Postby invictus » Thu Jan 01, 2009 11:12 pm

Hey guys, just finished my rough draft today. Would love any opinions you have so far. I'm worried that it may be too short...but who knows. Also, please comment on the style if possible: Am I being too risky using italics at certain points? Does the narrative structure work? Should I drop the phrase "comfort zone"? Let me know what you think.




“Are you familiar with Icelandic dance?”

I tugged at my tie uncomfortably. It was the first day of my internship at _______, a literary/arts magazine based out of _____. I sat across from the desk of +++++, the Editor-in-Chief.

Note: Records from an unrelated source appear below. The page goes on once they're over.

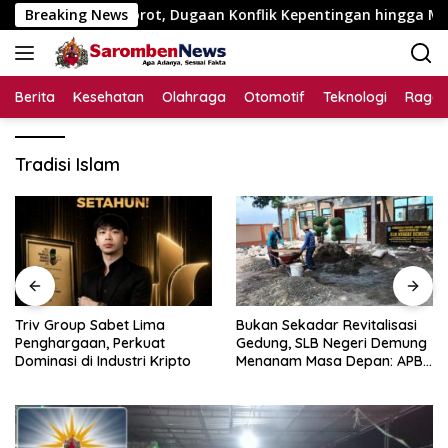
Langsung
Juta Disorot, Dugaan Konflik Kepentingan hingga Misteri Swa
Breaking News
ke
konten
Berita
Kesehatan
Olahraga
Otomotif
Teknologi
Raga
Tradisi Islam
Triv Group Sabet Lima
Bukan Sekadar Revitalisasi
Penghargaan, Perkuat
Gedung, SLB Negeri Demung
Dominasi di Industri Kripto
Menanam Masa Depan: APBN
Rp972 Juta Mengubah
Harapan Anak Berkebutuhan
Khusus Menjadi Kemandirian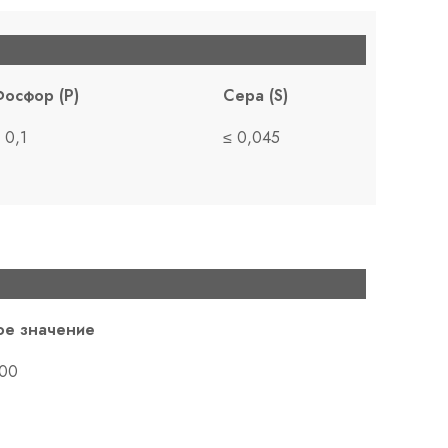
осфор (P)
Сера (S)
 0,1
≤ 0,045
ое значение
500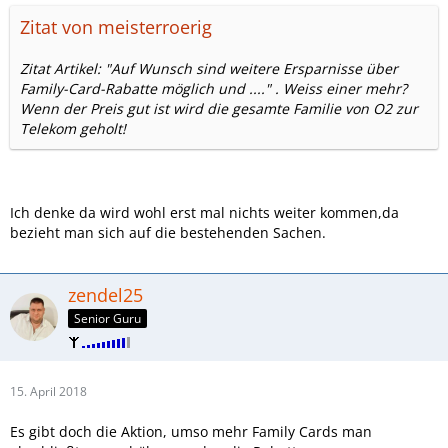
Zitat von meisterroerig
Zitat Artikel: "Auf Wunsch sind weitere Ersparnisse über
Family-Card-Rabatte möglich und ...." . Weiss einer mehr?
Wenn der Preis gut ist wird die gesamte Familie von O2 zur
Telekom geholt!
Ich denke da wird wohl erst mal nichts weiter kommen,da
bezieht man sich auf die bestehenden Sachen.
zendel25
Senior Guru
15. April 2018
Es gibt doch die Aktion, umso mehr Family Cards man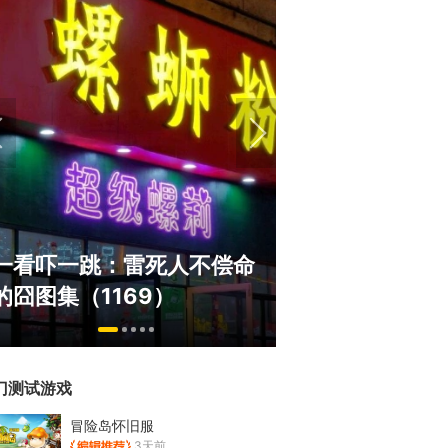
绅士日报：国服
一看吓一跳：雷死人不偿命
服依旧活得滋润
的囧图集（1169）
太诱人
门测试游戏
冒险岛怀旧服
3天前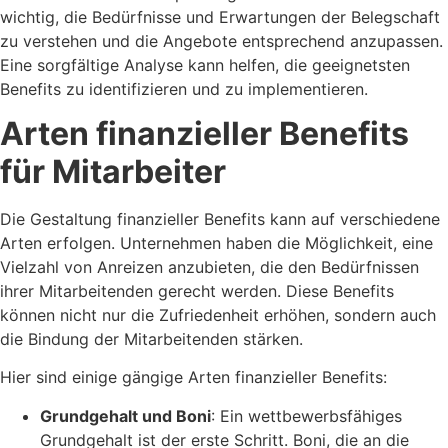
wichtig, die Bedürfnisse und Erwartungen der Belegschaft
zu verstehen und die Angebote entsprechend anzupassen.
Eine sorgfältige Analyse kann helfen, die geeignetsten
Benefits zu identifizieren und zu implementieren.
Arten finanzieller Benefits
für Mitarbeiter
Die Gestaltung finanzieller Benefits kann auf verschiedene
Arten erfolgen. Unternehmen haben die Möglichkeit, eine
Vielzahl von Anreizen anzubieten, die den Bedürfnissen
ihrer Mitarbeitenden gerecht werden. Diese Benefits
können nicht nur die Zufriedenheit erhöhen, sondern auch
die Bindung der Mitarbeitenden stärken.
Hier sind einige gängige Arten finanzieller Benefits:
Grundgehalt und Boni
: Ein wettbewerbsfähiges
Grundgehalt ist der erste Schritt. Boni, die an die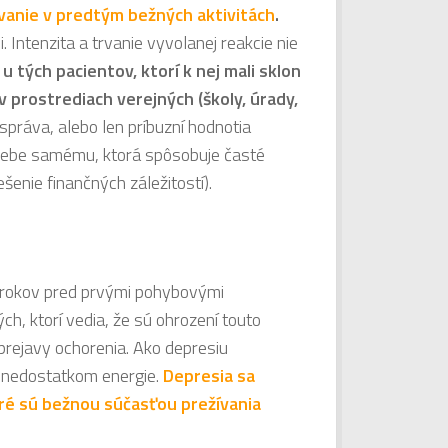
vanie v predtým bežných aktivitách
.
. Intenzita a trvanie vyvolanej reakcie nie
 u tých pacientov, ktorí k nej mali sklon
 v prostrediach verejných (školy, úrady,
 správa, alebo len príbuzní hodnotia
sebe samému, ktorá spôsobuje časté
šenie finančných záležitostí).
 rokov pred prvými pohybovými
ých, ktorí vedia, že sú ohrození touto
prejavy ochorenia. Ako depresiu
 nedostatkom energie.
Depresia sa
toré sú bežnou súčasťou prežívania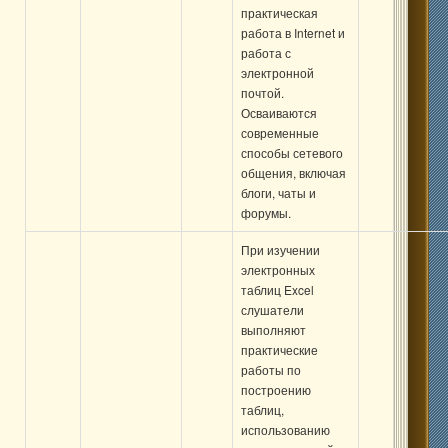
практическая
работа в Internet и
работа с
электронной
почтой.
Осваиваются
современные
способы сетевого
общения, включая
блоги, чаты и
форумы.
При изучении
электронных
таблиц Excel
слушатели
выполняют
практические
работы по
построению
таблиц,
использованию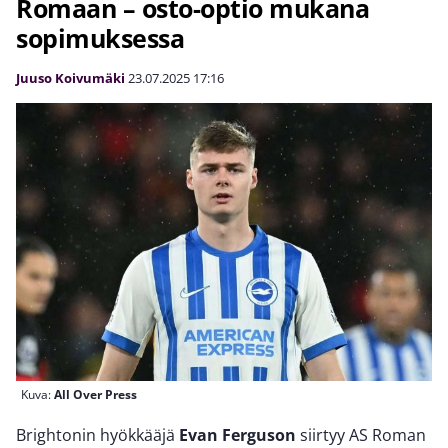
Romaan – osto-optio mukana
sopimuksessa
Juuso Koivumäki
23.07.2025
17:16
Kuva:
All Over Press
Brightonin hyökkääjä
Evan Ferguson
siirtyy AS Roman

“No, I’m afraid not,” I said. I knew a bit about Iceland, and I was sure that people danced there on occasion, but that was the extent of it.

“Well,” he said, not looking up from the screen of his iMac, “You’ll have to learn about it then, won’t you? We have a group of Icelandic dancers performing here next month, and I need an article about it. Give me 250 words. By Wednesday.”
Stiffly, I rose and returned to my already-cluttered desk on the other side of the room. I will admit to feeling quite overwhelmed at that point. When I had applied for the internship some weeks earlier, I was expecting something similar to the academic environment I had grown so comfortable with at college—a leisurely survey of books, political analyses, and the like. Instead, I now had to master an alien subject and produce a credible analysis, in writing, in the span of days. This was not in my comfort zone.

Then again, that amorphous “comfort zone” was something I had been striving to escape for some time. Majoring in English, I had often contemplated the practical applications of my education. The serene and sterile environment of academia had become far too monotonous, and I yearned to put my writing and research skills to good use. But Icelandic dance?

It was something that had to be done, whether or not I had any prior experience. What I realized, however, over a frenzied period of research, writing, and editing, was that I had enough experience to write the article—indirectly. Analyzing Yeats’ poetry would not help me write the article, but my appreciation for aesthetics would. Knowing the tactics of European medieval warfare had no use, but my experience in researching did.

Before my internship was over, I would interview an artist who used quilting to tell Jewish history, write a holiday gift guide surveying stores at which I could never afford to shop, and dealt with a sponsor enraged that I misunderstood what “chakra stones” were. I never took a class on these situations—instead I had to synthesize my scholarly work and life experience to survive and thrive in that environment. I left __________with several articles under my belt, a lesson in economics (the magazine went bankrupt the next week) and a newfound appreciation of my ability to put my skills to use. Icelandic dance would just be the beginning.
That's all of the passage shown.